More than half the nation's adult population reads the Bible at least monthly, but barely more than a third can name the four Gospels.
Those statistics dramatize one of the major findings in a recent report prepared by the Princeton (N.J.) Religion Research Center: The Bible is probably the most widely read book in America, but ignorance of its content is widespread.
The 28-page report, entitled "The Role of Bible in American Society," is based on a telephone survey of 1,021 randomly selected adults that was conducted in November by the Gallup Organization.
According to the survey, 17 percent of the adult population reads the Bible at least daily, while 23 percent reads the Bible at least weekly and 13 percent at least monthly. One-quarter of the population reads the Bible less than monthly and 20 percent rarely or never.
A majority of Protestants are frequent Bible readers, the survey showed, with 24 percent reporting daily readings and 28 percent weekly readings, compared with 7 percent and 16 percent, respectively, by their Roman Catholic counterparts.

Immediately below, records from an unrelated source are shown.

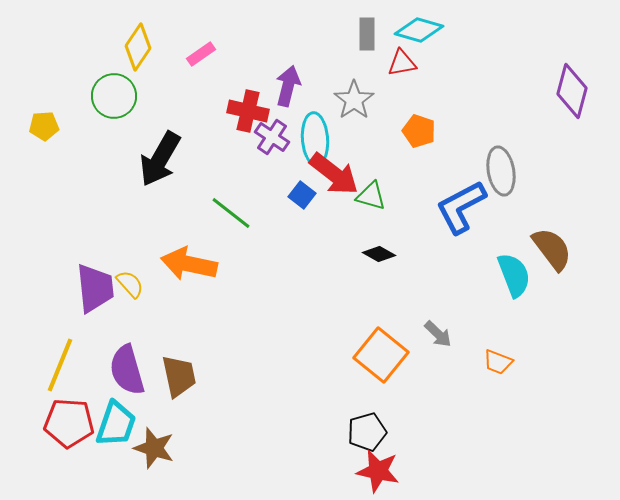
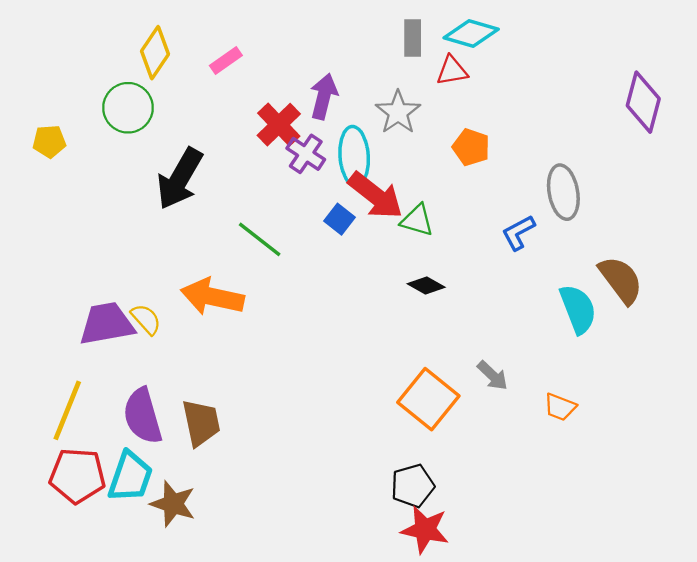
red cross: (248, 111) -> (279, 125), turned 33
blue L-shape: (461, 207) -> (518, 233), size x0.6
purple trapezoid: (95, 288) -> (107, 324), turned -94

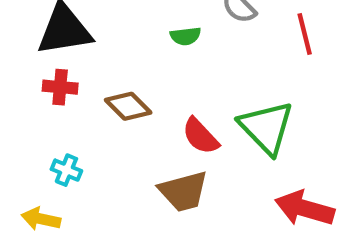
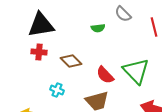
cyan cross: (66, 170) -> (57, 90), moved

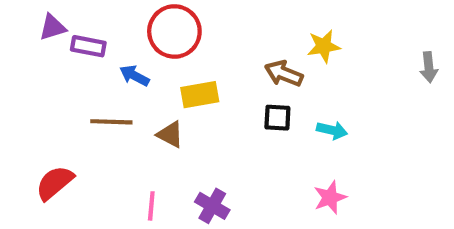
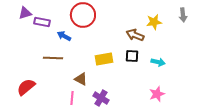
gray arrow: (429, 67) -> (183, 15), moved
yellow rectangle: (200, 95) -> (104, 59), moved
brown triangle: (170, 134) -> (81, 79), moved

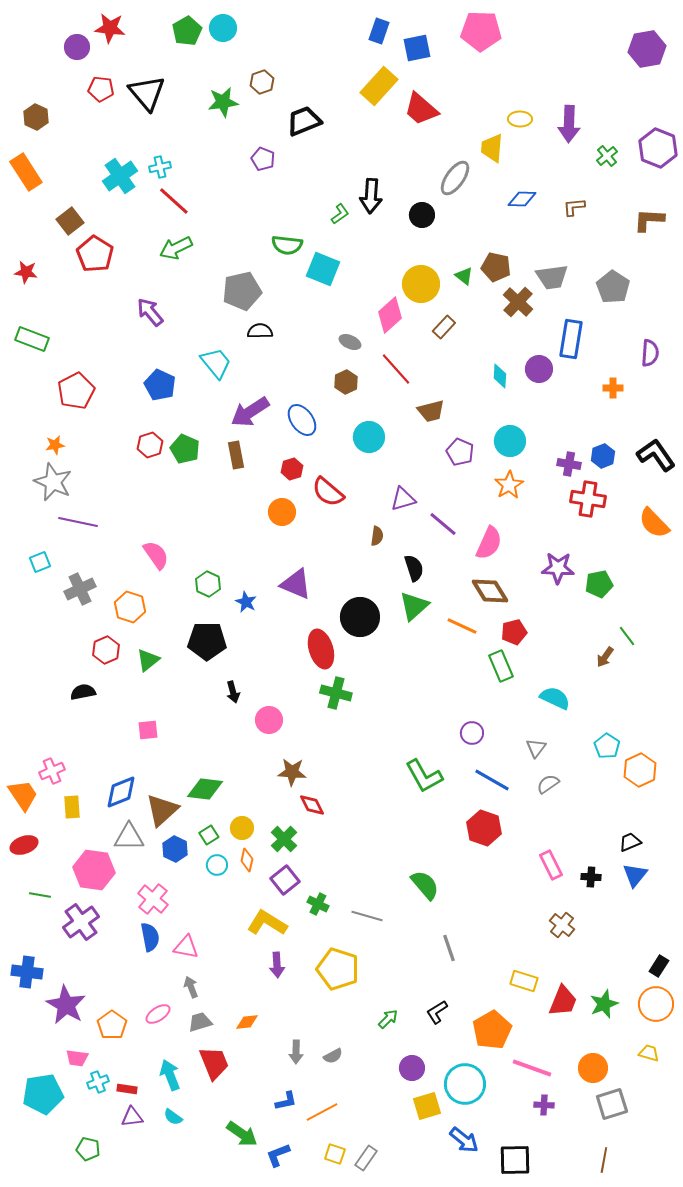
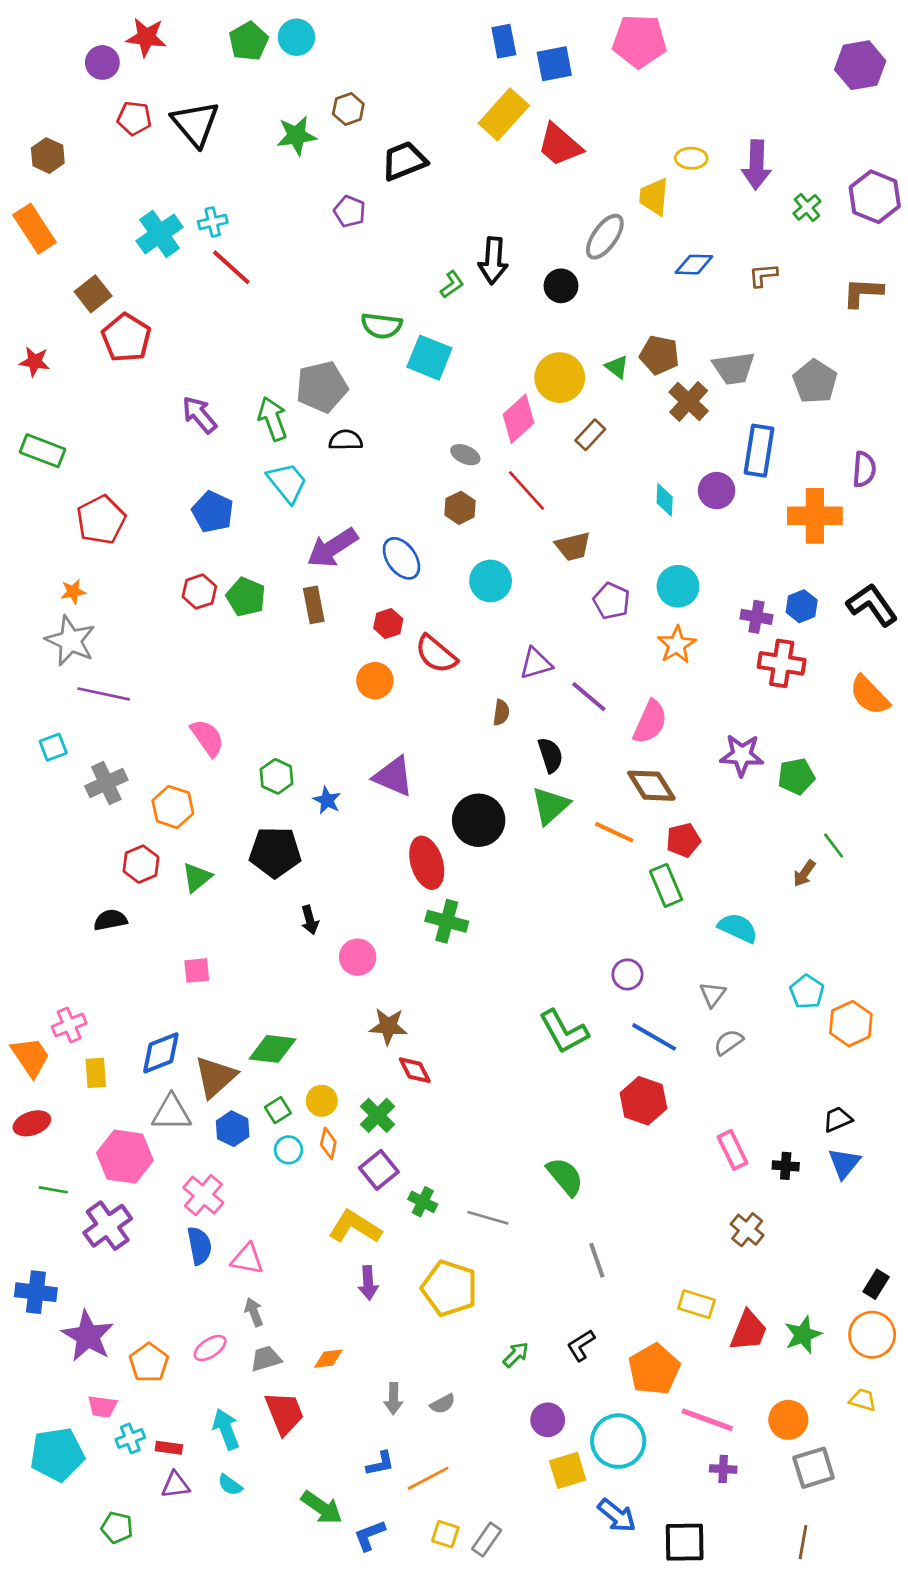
blue rectangle: (379, 31) -> (504, 41), turned -30
green arrow: (176, 248) -> (273, 419), moved, turned 96
orange cross: (613, 388) -> (815, 516), size x2.0

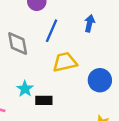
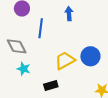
yellow trapezoid: (65, 62) -> (65, 61), moved
cyan star: (25, 89) -> (24, 69), moved

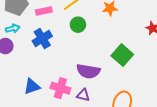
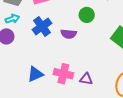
green circle: (78, 25) -> (87, 15), moved
purple semicircle: (88, 71) -> (69, 34), moved, size x0.7

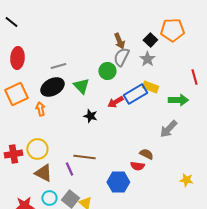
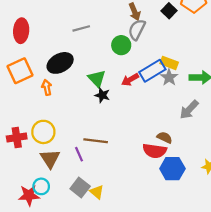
gray star: (147, 59) -> (169, 77), moved
gray line: (58, 66) -> (81, 28), moved
green triangle: (81, 86) -> (97, 79), moved
red semicircle: (137, 166) -> (155, 151), size x1.5
brown triangle: (43, 173) -> (50, 159), turned 30
blue hexagon: (118, 182) -> (172, 169), moved
cyan circle: (49, 198) -> (41, 186), moved

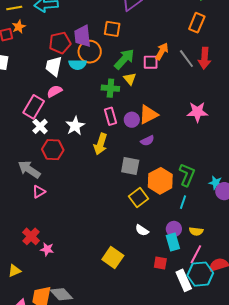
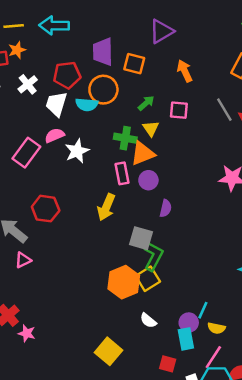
purple trapezoid: (83, 36) -> (103, 52), moved
orange arrow: (162, 51) -> (185, 71), moved, turned -60
green arrow: (124, 59) -> (146, 103), size x0.6
orange triangle: (148, 114) -> (143, 154), moved
white cross: (40, 126) -> (28, 84), moved
white star: (75, 126) -> (77, 151), moved
purple semicircle: (147, 141) -> (166, 208), turned -56
green L-shape: (187, 175) -> (153, 256), moved
orange hexagon: (160, 181) -> (124, 282), moved
cyan line: (183, 202) -> (203, 310), moved

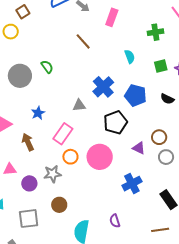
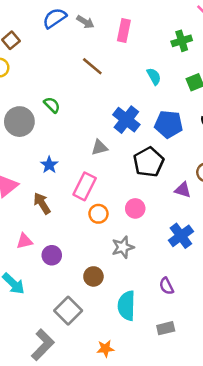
pink circle: (100, 157) -> (135, 208), size x0.6
gray star: (53, 174) -> (123, 247), moved
gray square: (29, 219) -> (68, 311), moved, turned -30

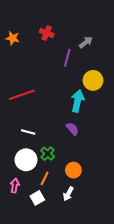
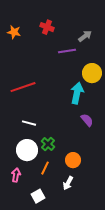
purple line: (67, 58) -> (67, 51), turned 66
purple semicircle: (72, 129) -> (87, 120), moved
white square: (37, 198) -> (38, 196), moved

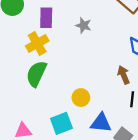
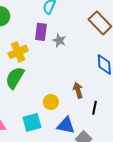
purple rectangle: (46, 18) -> (41, 32), moved
brown arrow: (124, 75) -> (78, 90), moved

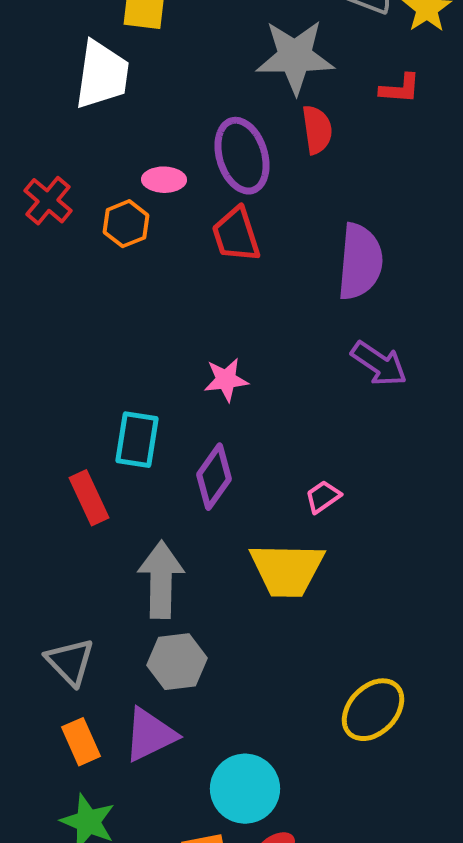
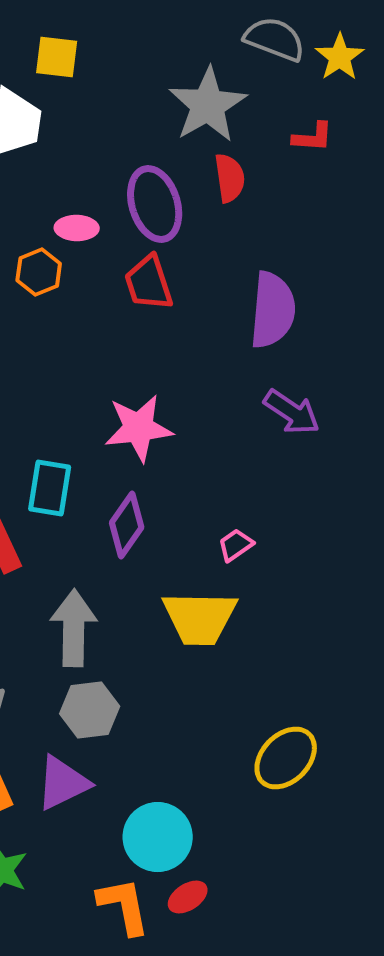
gray star: (295, 57) -> (208, 105), turned -30
pink star: (226, 380) -> (139, 428), size x1.5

A summary of the report, published in the November issue of "Emerging Trends," the research center newsletter, said that "Failure to read the Bible at all probably is more a matter of lack of faith or interest than illiteracy, as nonreaders are found in about equal proportion among people of all levels of academic attainment."
The survey found that 37 percent of adults can name all four Gospels -- Matthew, Mark, Luke and John -- and 50 percent at least one. In a 1982 Gallup survey, 42 percent were able to name the Gospels.